In evaluating Starr, Wittes repeatedly emphasizes that Starr's maddening behavior was not a creature born of venality and mendacity, but one born of the frustration of a search for truth thwarted at every turn - indeed his behavior was born of what Wittes terms the "consistently venal" conduct of the subject of his investigation. Wittes's conclusion, thus, is that Starr acted in good faith, but under a dangerous misconception of what his role was.
Robert Ray, upon taking over the office from Starr, remarked that his job was to investigate violations of the criminal code of the United States. Starr's conception of the office appears to have been broader - trending towards what Wittes calls a "truth commission" vision of his charge. Starr, for his part, rightly makes no apologies for pursuing the truth in the face of a pattern of behavior that, whether criminal or not, was locked in battle with the truth.
Beyond Partisanship: An Account That Offers Close Analysis and Legal Critiques
For all of us who are his contemporaries, Ken Starr is ultimately like okra, or maybe like Tom Daschle. If you like him, you like him; if you don't, there is probably nothing that could be done or said that will change your mind.
Partly for this reason, it is - as Wittes well recognizes - probably too soon for the sober reassessment of Starr's tenure that he attempts to find any acceptance. This is a book, however, that in the fullness of time should be seen to be an able second draft of history.

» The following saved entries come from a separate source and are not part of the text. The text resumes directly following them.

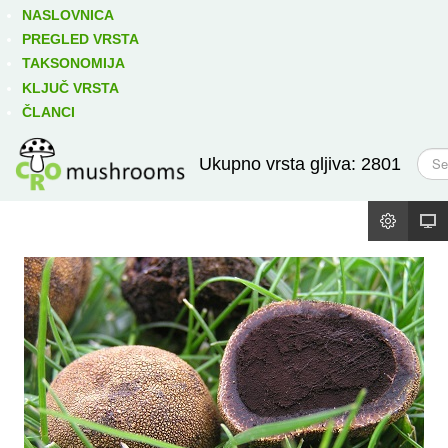
Izravno podređene niže takse:
prikaži
NASLOVNICA
PREGLED VRSTA
TAKSONOMIJA
KLJUČ VRSTA
ČLANCI
T
Ukupno vrsta gljiva: 2801
r
a
ž
i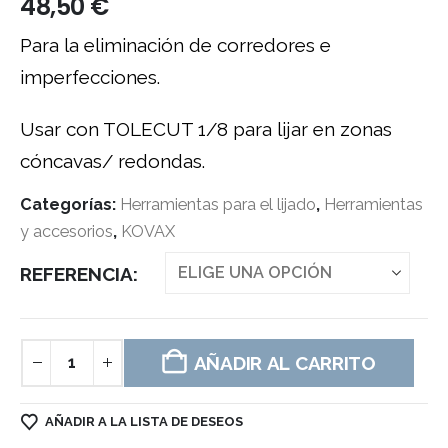
48,50
€
Para la eliminación de corredores e
imperfecciones.
Usar con TOLECUT 1/8 para lijar en zonas
cóncavas/ redondas.
Categorías:
Herramientas para el lijado
,
Herramientas
y accesorios
,
KOVAX
REFERENCIA
AÑADIR AL CARRITO
AÑADIR A LA LISTA DE DESEOS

Wittes has a clear thesis, persuasively argued. His book at least takes a stab at transcending partisanship to engage questions of good and bad faith, right and wrong legal interpretations, and desirable and undesirable ways to check abuses of power. It thus rises to a higher level than most of the prior literature, which tends to vacillate wildly between encomiums to Starr and character assassinations of him. Wittes should be praised for avoiding both extremes. My bet is he will not be.